Lockdown also opened her mind to the condiments of what kept her above the dotted line of self-pity. Deciding what clothes to put on every day for work had made her a success at nothing in particular, other than surviving. But now, her daily land of make believe was gone away and there was nothing to replace it with.
She was starting to get spots again too, from what had seemed like a brainwave of jostling the whole day and night beauty routine into one five minute frenzy of cleanse, cloth polish then bed.
And what exactly was lounge wear? Changing your pyjamas more than once a month? Her life had been pretty pathetic pre-pandemic, but it’s the current mode of non-existence, painfully presented itself to her, whilst pulling some peri-menopausal chin hairs out with tweezers.
At work she had felt subliminally important, with a purpose of repeatedly gazing out her office window, watching colleagues to-ing and fro-ing from the building opposite, along with a middle aged man who changed his coat every time he walked around the block. And nothing chipped away at the soul quite like the sound of clipping keys on a keyboard. But a month of remote clipping was shrinking hers faster than a boil wash.

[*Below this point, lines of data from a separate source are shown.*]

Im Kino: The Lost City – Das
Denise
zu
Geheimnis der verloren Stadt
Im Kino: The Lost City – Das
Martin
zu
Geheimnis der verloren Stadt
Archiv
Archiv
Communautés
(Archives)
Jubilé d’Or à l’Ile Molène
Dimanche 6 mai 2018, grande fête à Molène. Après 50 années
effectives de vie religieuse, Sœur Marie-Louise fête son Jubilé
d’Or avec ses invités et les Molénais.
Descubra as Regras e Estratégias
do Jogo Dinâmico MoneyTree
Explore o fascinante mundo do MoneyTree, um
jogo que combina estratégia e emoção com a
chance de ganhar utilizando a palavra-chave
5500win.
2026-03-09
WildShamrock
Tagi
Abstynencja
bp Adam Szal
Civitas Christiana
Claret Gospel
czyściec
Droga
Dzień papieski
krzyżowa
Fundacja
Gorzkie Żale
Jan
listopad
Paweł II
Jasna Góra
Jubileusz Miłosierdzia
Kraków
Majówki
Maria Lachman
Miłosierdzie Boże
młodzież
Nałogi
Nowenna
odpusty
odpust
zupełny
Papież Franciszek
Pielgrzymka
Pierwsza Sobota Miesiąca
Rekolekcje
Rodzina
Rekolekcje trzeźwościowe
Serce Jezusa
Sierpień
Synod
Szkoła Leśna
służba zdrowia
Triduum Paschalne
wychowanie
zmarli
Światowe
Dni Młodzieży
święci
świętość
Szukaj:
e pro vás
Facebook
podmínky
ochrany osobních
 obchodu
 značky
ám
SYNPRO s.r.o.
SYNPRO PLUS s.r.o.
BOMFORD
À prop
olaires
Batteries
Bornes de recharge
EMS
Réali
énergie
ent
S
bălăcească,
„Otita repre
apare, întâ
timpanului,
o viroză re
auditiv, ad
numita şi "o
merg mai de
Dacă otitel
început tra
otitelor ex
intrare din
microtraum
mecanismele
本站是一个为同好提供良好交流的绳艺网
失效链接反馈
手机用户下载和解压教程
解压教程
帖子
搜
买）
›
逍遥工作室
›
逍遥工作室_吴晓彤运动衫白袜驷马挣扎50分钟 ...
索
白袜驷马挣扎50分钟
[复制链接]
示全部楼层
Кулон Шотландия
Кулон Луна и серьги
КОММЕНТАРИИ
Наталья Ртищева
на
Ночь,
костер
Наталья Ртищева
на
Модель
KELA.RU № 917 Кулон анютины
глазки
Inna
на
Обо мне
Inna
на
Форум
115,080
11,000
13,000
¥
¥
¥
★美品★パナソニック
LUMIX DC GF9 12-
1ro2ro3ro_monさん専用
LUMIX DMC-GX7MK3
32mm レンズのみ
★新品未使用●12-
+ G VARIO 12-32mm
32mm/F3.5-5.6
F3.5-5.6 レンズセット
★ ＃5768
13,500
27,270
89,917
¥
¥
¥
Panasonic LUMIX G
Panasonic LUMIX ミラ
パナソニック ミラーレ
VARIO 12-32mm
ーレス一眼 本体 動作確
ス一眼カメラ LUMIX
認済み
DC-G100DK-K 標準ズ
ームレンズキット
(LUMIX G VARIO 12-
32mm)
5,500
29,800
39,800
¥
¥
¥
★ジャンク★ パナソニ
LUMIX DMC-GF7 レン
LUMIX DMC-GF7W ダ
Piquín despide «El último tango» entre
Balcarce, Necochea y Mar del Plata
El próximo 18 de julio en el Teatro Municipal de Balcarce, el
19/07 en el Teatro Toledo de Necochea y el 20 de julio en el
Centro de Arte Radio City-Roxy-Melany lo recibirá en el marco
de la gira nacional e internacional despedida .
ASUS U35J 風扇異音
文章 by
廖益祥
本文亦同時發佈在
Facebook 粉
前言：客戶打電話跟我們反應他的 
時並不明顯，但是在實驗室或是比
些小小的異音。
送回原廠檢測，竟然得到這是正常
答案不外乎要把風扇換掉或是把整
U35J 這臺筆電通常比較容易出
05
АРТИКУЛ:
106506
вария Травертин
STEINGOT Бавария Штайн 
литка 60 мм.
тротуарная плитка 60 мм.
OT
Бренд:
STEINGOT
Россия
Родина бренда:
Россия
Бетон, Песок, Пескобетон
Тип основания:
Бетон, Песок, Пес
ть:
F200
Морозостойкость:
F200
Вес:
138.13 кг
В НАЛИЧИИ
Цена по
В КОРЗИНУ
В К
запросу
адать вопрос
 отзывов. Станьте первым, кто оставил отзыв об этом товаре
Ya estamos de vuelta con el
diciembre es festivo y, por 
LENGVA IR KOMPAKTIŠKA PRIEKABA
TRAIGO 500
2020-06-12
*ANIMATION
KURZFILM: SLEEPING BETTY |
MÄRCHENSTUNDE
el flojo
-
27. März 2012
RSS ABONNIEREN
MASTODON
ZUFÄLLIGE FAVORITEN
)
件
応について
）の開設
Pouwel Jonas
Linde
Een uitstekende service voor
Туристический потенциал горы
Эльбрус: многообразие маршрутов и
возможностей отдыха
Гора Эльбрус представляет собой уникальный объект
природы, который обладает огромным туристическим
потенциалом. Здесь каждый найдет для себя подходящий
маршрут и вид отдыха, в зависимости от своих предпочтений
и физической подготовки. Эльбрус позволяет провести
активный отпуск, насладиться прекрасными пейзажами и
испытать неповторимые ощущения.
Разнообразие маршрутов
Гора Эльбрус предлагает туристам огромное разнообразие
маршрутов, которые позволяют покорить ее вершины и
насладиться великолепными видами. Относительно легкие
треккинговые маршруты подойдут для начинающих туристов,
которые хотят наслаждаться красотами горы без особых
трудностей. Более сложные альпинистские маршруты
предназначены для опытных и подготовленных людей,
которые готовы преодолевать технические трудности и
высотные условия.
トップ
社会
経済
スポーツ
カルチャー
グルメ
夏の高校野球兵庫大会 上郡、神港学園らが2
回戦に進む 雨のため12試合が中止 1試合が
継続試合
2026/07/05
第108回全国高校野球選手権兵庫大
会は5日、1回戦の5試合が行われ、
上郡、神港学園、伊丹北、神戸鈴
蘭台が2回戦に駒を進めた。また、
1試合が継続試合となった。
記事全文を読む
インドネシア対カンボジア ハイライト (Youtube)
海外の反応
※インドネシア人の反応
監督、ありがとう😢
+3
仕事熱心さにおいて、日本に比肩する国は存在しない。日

Yet within weeks all her colleagues seemed to adjust to ‘remote working’. She’d never seen so many cyber space smiles and genuine conviviality, like a Brady Bunch tic tac toe grid.
Weekends were not really week ends anymore either. Now she was no longer sure where Tuesday followed Monday. There was no eluding herself that her past life, small and insignificant as it had been, was at least a way of living. Now her life was reduced down to nothing more than a keyboard and a dongle. It didn’t matter how she looked, how many spots she had or what she wore on Zoom. She, along with everyone else had been lessened to the size of a selfie, with only a minute beep in the vastness of space connecting them.
And as lockdown continued to wear itself inwards, she wondered would the world ever be free to enjoy the little things again. Like the upward curl she felt at the corners of her mouth, pressing ‘play’ on the cd player in her car. Or inhaling the crispness of morning, pounding up work stairs and hanging her coat in an office with a view through large windows, to a world she had once been a part of. Then silently, letting them all know with her red lips parted and sparkly cardigan pressed, that she was there, and she was one of them.